Alle Mitglieder der Familie M. – Anschlagsopfer Mashia M. eingeschlossen – zeigten sich während ihrer Vernehmungen besonders sachlich und ruhig. Doch in den zurückhaltenden Schilderungen blitzen auch Momente der Frustration auf, wie Annette Ramelsberger in der Süddeutschen Zeitung schildert: „Man hat jede Lebensfreude von mir weggenommen“, zitiert sie die Mutter des Opfers. Auch die Existenzgrundlage, der Lebensmittelladen, ging mit dem Anschlag verloren. Ramelsberger stellt dazu die Unterschiede zwischen der Opferfamilie und den mutmaßlich Verantwortlichen heraus: Die Kinder von Familie M. begannen eine Akademikerlaufbahn – während die Männer auf der Anklagebank Leistungen vom Staat bezogen.

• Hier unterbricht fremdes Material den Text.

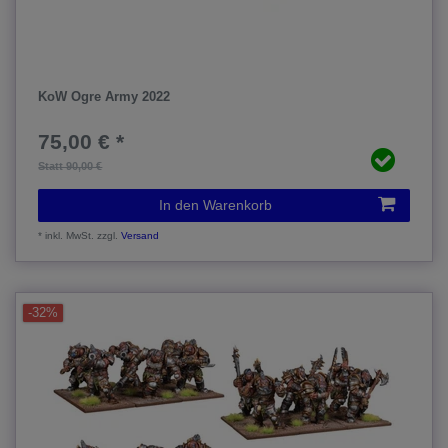
KoW Ogre Army 2022
75,00 € *
Statt 90,00 €
In den Warenkorb
*
inkl. MwSt.
zzgl.
Versand
-32%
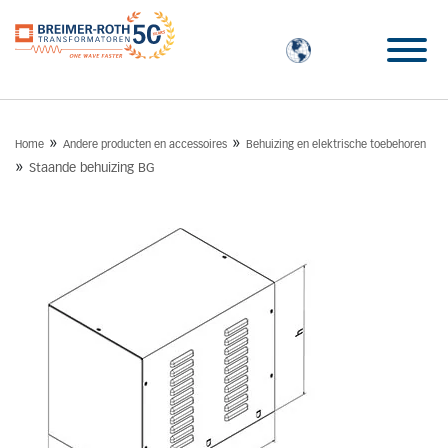
»
»
Home
Andere producten en accessoires
Behuizing en elektrische toebehoren
»
Staande behuizing BG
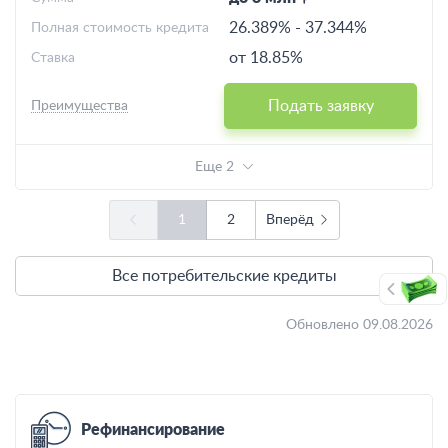
26.389%
-
37.344%
Полная стоимость кредита
от 18.85%
Ставка
Подать заявку
Преимущества
Еще 2
1
2
Вперёд
Все потребительские кредиты
Обновлено 09.08.2026
Рефинансирование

„Die Neonazis wollten die aus dem Iran stammende Familie vertreiben, das ist ihnen nicht gelungen“, analysiert Frank Jansen im Tagesspiegel. Vater Djavad M. zeigte demnach „menschliche Größe, die angesichts des erlebten Schreckens eigentlich nicht zu erwarten war“. Er zeigte sich vor Gericht froh, dass die Explosion nicht auch noch ebenfalls unschuldige Kunden getroffen hatte. Der Autor wertet die Aussage als ein Signal der Stärke gegen rechte Gewalt: „Stärker kann ein Opfer rassistische Täter kaum beschämen“, heißt es dort.

Hätte das Bundesamt für Verfassungsschutz die Taten des NSU verhindern können? Dass es so war, legt die Aussage des früheren V-Manns Michael Doleisch von Dolsperg nahe, wie Focus Online berichtet. Der auch unter seinem Decknamen Tarif bekannte Informant habe am 10. März bei der Bundesanwaltschaft ausgesagt, dass ihn der Neonazi André K. kurz nach dem Untertauchen des Trios im Januar 1998 angerufen und um Unterschlupf für die drei gebeten habe. Von Dolsperg sagte demnach, er habe sofort seinen V-Mann-Führer informiert. Dieser habe ihm jedoch gesagt, er solle die Untergetauchten nicht verstecken. So war eine Chance vertan, Zschäpe, Mundlos und Böhnhardt zu ergreifen.

In den kommenden zwei Wochen ruht der NSU-Prozess. Am 24. und 25. Juni befragt ein Staatsanwalt im schweizerischen Bern im Rahmen der Amtshilfe die Zeugen Peter-Anton G. und Hans-Ulrich M., die an der Beschaffung der Tatwaffe Ceska 83 beteiligt gewesen sein sollen. Beide waren nach München geladen, jedoch nicht erschienen – was für sie als Schweizer Staatsangehörige möglich ist. An dem Termin werden auch Prozessbeteiligte wie die Verteidiger von Beate Zschäpe teilnehmen.

Der nächste Prozesstag ist Donnerstag, der 26. Juni.

Das nächste Medienlog erscheint am Dienstag, 10. Juni 2014.